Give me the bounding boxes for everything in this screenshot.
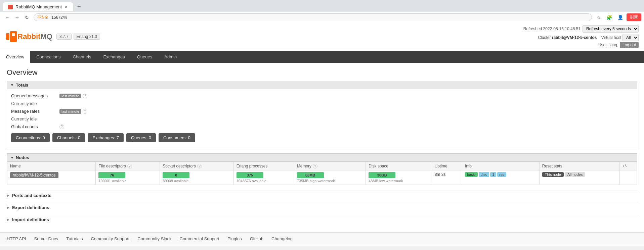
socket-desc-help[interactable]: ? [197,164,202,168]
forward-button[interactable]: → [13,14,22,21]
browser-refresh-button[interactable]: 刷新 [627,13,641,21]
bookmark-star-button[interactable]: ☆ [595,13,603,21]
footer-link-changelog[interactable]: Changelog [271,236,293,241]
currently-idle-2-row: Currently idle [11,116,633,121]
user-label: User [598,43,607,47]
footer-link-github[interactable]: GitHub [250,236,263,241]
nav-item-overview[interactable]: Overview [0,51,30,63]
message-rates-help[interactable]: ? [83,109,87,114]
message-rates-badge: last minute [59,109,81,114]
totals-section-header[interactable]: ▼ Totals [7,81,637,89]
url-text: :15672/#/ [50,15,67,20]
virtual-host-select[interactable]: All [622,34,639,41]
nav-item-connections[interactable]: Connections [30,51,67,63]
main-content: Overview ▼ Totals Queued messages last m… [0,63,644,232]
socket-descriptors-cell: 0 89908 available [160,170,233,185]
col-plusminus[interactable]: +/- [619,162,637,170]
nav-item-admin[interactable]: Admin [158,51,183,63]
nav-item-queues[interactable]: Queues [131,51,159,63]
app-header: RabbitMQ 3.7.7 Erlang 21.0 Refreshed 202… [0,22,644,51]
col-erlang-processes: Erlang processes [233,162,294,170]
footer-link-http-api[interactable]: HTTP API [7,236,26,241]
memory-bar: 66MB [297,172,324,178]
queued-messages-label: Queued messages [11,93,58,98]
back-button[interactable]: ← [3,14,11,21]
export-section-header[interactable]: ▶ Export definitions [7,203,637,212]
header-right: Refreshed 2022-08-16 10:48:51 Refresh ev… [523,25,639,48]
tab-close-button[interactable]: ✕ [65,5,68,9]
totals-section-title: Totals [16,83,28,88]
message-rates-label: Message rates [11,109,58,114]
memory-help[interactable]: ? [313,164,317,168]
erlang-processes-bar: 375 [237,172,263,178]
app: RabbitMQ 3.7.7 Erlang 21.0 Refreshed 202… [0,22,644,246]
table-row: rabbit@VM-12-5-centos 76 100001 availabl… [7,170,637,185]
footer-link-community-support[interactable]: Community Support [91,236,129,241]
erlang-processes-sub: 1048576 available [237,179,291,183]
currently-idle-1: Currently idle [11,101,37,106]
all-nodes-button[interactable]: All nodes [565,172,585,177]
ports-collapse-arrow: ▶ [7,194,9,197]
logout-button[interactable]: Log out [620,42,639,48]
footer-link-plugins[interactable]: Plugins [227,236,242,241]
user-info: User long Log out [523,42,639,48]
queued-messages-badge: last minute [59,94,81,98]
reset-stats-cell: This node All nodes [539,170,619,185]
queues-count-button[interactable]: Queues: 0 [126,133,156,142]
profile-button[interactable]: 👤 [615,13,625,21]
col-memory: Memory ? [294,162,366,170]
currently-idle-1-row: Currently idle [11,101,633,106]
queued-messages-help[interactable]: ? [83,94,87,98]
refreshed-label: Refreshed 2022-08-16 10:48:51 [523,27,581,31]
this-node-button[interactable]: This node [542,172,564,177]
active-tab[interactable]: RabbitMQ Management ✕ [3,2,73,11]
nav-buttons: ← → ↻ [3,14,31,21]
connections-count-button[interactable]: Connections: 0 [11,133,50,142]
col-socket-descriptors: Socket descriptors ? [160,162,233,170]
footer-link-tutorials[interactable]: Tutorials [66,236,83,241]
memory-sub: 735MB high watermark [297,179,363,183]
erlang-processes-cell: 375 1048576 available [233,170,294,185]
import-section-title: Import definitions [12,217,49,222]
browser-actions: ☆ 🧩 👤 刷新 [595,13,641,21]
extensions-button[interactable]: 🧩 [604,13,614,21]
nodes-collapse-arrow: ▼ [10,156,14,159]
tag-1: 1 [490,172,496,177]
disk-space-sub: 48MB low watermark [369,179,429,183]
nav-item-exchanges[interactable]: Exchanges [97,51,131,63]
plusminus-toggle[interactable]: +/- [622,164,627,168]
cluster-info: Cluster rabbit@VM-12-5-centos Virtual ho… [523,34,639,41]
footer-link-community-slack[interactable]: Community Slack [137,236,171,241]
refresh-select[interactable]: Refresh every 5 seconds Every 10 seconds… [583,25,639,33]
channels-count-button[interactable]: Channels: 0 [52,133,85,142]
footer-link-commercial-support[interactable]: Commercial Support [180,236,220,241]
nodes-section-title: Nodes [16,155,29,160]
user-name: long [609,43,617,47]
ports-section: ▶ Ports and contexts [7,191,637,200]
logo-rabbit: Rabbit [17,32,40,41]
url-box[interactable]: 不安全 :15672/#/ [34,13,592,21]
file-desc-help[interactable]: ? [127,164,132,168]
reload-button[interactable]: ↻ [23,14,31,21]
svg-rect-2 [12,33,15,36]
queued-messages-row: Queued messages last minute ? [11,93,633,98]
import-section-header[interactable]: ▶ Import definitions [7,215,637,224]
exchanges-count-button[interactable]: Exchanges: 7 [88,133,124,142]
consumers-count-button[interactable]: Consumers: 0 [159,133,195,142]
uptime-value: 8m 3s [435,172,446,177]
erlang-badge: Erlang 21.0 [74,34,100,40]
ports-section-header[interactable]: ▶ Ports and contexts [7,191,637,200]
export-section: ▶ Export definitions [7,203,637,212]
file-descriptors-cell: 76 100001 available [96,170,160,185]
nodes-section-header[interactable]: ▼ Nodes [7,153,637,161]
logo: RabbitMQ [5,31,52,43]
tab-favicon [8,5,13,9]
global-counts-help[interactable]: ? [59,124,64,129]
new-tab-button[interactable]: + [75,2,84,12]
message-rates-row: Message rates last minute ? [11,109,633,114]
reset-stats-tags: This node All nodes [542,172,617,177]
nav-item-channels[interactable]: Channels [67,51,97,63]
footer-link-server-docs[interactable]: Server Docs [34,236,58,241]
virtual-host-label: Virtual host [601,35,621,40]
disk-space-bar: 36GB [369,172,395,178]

============

• [Work to be completed]:
Without including any pictures, reproduce the data exactly.

• [Reply to the exercise]:
Give me the bounding boxes for everything in this screenshot.
socket-desc-help[interactable]: ? [197,164,202,168]
forward-button[interactable]: → [13,14,22,21]
browser-refresh-button[interactable]: 刷新 [627,13,641,21]
bookmark-star-button[interactable]: ☆ [595,13,603,21]
footer-link-changelog[interactable]: Changelog [271,236,293,241]
currently-idle-2-row: Currently idle [11,116,633,121]
user-label: User [598,43,607,47]
footer-link-github[interactable]: GitHub [250,236,263,241]
nav-item-overview[interactable]: Overview [0,51,30,63]
message-rates-help[interactable]: ? [83,109,87,114]
message-rates-badge: last minute [59,109,81,114]
totals-section-header[interactable]: ▼ Totals [7,81,637,89]
url-text: :15672/#/ [50,15,67,20]
virtual-host-select[interactable]: All [622,34,639,41]
nav-item-connections[interactable]: Connections [30,51,67,63]
main-content: Overview ▼ Totals Queued messages last m… [0,63,644,232]
socket-descriptors-cell: 0 89908 available [160,170,233,185]
col-plusminus[interactable]: +/- [619,162,637,170]
nav-item-admin[interactable]: Admin [158,51,183,63]
nav-item-queues[interactable]: Queues [131,51,159,63]
app-header: RabbitMQ 3.7.7 Erlang 21.0 Refreshed 202… [0,22,644,51]
col-erlang-processes: Erlang processes [233,162,294,170]
footer-link-http-api[interactable]: HTTP API [7,236,26,241]
memory-bar: 66MB [297,172,324,178]
queued-messages-label: Queued messages [11,93,58,98]
back-button[interactable]: ← [3,14,11,21]
export-section-header[interactable]: ▶ Export definitions [7,203,637,212]
header-right: Refreshed 2022-08-16 10:48:51 Refresh ev… [523,25,639,48]
tab-close-button[interactable]: ✕ [65,5,68,9]
totals-section-title: Totals [16,83,28,88]
message-rates-label: Message rates [11,109,58,114]
memory-help[interactable]: ? [313,164,317,168]
erlang-processes-bar: 375 [237,172,263,178]
app: RabbitMQ 3.7.7 Erlang 21.0 Refreshed 202… [0,22,644,246]
table-row: rabbit@VM-12-5-centos 76 100001 availabl… [7,170,637,185]
footer-link-community-support[interactable]: Community Support [91,236,129,241]
erlang-processes-sub: 1048576 available [237,179,291,183]
currently-idle-1: Currently idle [11,101,37,106]
all-nodes-button[interactable]: All nodes [565,172,585,177]
ports-collapse-arrow: ▶ [7,194,9,197]
logout-button[interactable]: Log out [620,42,639,48]
footer-link-plugins[interactable]: Plugins [227,236,242,241]
user-info: User long Log out [523,42,639,48]
queued-messages-badge: last minute [59,94,81,98]
reset-stats-cell: This node All nodes [539,170,619,185]
queues-count-button[interactable]: Queues: 0 [126,133,156,142]
profile-button[interactable]: 👤 [615,13,625,21]
col-memory: Memory ? [294,162,366,170]
currently-idle-1-row: Currently idle [11,101,633,106]
queued-messages-help[interactable]: ? [83,94,87,98]
refreshed-label: Refreshed 2022-08-16 10:48:51 [523,27,581,31]
this-node-button[interactable]: This node [542,172,564,177]
active-tab[interactable]: RabbitMQ Management ✕ [3,2,73,11]
nav-buttons: ← → ↻ [3,14,31,21]
connections-count-button[interactable]: Connections: 0 [11,133,50,142]
col-socket-descriptors: Socket descriptors ? [160,162,233,170]
footer-link-tutorials[interactable]: Tutorials [66,236,83,241]
memory-sub: 735MB high watermark [297,179,363,183]
erlang-processes-cell: 375 1048576 available [233,170,294,185]
import-section-title: Import definitions [12,217,49,222]
browser-actions: ☆ 🧩 👤 刷新 [595,13,641,21]
extensions-button[interactable]: 🧩 [604,13,614,21]
nodes-collapse-arrow: ▼ [10,156,14,159]
tag-1: 1 [490,172,496,177]
disk-space-sub: 48MB low watermark [369,179,429,183]
nav-item-exchanges[interactable]: Exchanges [97,51,131,63]
plusminus-toggle[interactable]: +/- [622,164,627,168]
cluster-info: Cluster rabbit@VM-12-5-centos Virtual ho… [523,34,639,41]
footer-link-community-slack[interactable]: Community Slack [137,236,171,241]
refresh-select[interactable]: Refresh every 5 seconds Every 10 seconds… [583,25,639,33]
channels-count-button[interactable]: Channels: 0 [52,133,85,142]
footer-link-commercial-support[interactable]: Commercial Support [180,236,220,241]
nodes-section-title: Nodes [16,155,29,160]
user-name: long [609,43,617,47]
ports-section: ▶ Ports and contexts [7,191,637,200]
logo-rabbit: Rabbit [17,32,40,41]
url-box[interactable]: 不安全 :15672/#/ [34,13,592,21]
file-desc-help[interactable]: ? [127,164,132,168]
reload-button[interactable]: ↻ [23,14,31,21]
svg-rect-2 [12,33,15,36]
queued-messages-row: Queued messages last minute ? [11,93,633,98]
import-section-header[interactable]: ▶ Import definitions [7,215,637,224]
exchanges-count-button[interactable]: Exchanges: 7 [88,133,124,142]
consumers-count-button[interactable]: Consumers: 0 [159,133,195,142]
uptime-value: 8m 3s [435,172,446,177]
erlang-badge: Erlang 21.0 [74,34,100,40]
ports-section-header[interactable]: ▶ Ports and contexts [7,191,637,200]
export-section: ▶ Export definitions [7,203,637,212]
file-descriptors-cell: 76 100001 available [96,170,160,185]
nodes-section-header[interactable]: ▼ Nodes [7,153,637,161]
logo: RabbitMQ [5,31,52,43]
tab-favicon [8,5,13,9]
global-counts-help[interactable]: ? [59,124,64,129]
new-tab-button[interactable]: + [75,2,84,12]
message-rates-row: Message rates last minute ? [11,109,633,114]
reset-stats-tags: This node All nodes [542,172,617,177]
nav-item-channels[interactable]: Channels [67,51,97,63]
footer-link-server-docs[interactable]: Server Docs [34,236,58,241]
virtual-host-label: Virtual host [601,35,621,40]
disk-space-bar: 36GB [369,172,395,178]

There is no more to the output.